The nice thing about a 50 day simple moving average is that it is a lot easier to guess where it might be going than a number that starts with a blank slate each day. With the 50 day SMA, for instance, you can start by looking at the numbers that are going to be scrolling off of the 50 day time horizon used for the calculation, then assume they are going to be replaced numbers similar to the ones currently being printed and…voila: you can tell the future at least as well as the next guru.
In the case of the ISEE, it was not that difficult for me to gaze into the future on March 28th and discern that the ISEE 50 day SMA would be flashing a buy signal for the entire month of April, which is exactly what has happened.
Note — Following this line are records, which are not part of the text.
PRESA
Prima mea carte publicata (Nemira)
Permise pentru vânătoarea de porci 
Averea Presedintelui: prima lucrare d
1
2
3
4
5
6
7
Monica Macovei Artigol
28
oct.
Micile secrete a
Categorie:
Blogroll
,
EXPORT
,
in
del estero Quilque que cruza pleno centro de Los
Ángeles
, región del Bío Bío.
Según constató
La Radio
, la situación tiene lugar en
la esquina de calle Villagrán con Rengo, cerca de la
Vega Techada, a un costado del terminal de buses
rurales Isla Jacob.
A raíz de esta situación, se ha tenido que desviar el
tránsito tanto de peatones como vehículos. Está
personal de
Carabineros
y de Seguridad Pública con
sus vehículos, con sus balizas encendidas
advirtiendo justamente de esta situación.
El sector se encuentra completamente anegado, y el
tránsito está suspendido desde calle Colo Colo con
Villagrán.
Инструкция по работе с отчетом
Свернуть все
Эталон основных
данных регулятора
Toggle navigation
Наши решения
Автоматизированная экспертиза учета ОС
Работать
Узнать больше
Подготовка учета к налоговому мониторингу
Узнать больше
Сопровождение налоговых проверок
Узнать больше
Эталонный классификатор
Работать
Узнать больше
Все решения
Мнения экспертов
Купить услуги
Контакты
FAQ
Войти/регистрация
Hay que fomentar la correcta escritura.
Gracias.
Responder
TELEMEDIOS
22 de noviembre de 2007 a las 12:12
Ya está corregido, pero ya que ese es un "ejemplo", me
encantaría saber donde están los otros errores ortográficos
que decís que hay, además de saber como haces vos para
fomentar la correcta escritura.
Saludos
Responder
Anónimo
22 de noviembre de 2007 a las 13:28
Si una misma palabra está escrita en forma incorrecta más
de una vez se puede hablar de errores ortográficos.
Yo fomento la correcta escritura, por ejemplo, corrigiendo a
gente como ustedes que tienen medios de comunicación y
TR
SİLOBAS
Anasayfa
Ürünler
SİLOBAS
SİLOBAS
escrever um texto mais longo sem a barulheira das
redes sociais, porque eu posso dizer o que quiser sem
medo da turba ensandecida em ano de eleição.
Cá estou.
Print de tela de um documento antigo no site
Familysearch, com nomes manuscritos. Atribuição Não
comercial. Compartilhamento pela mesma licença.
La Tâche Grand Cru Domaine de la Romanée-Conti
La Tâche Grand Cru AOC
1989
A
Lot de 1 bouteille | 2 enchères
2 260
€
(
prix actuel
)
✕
While it may be a little harder to predict the future right now, my educated guess is that April 16th is going to turn out to be the second half of a double bottom in the SMA 50, with the first half coming back in October.
One amazing statistic that partly explains why the SMA has trended so low in April is that since January, the ISEE has closed above the lifetime mean of 154 on only one day, when it posted a 156 back on February 16th. Today’s ISEE reading has been slowly trending up all day and sits at 139 of this writing. Looking at today’s numbers and data for the past week, it appears that investor sentiment is moving away from extreme bearishness and back toward the relative complacency that the VIX has hinted at.
Even with the possibility of a double bottom, the ISEE call to put ratio remains at a level that is historically associated with several months of continued bullish activity in the broader markets, as the chart below demonstrates. As more bears grow tired of fighting the trend, they could help to fuel the next leg up.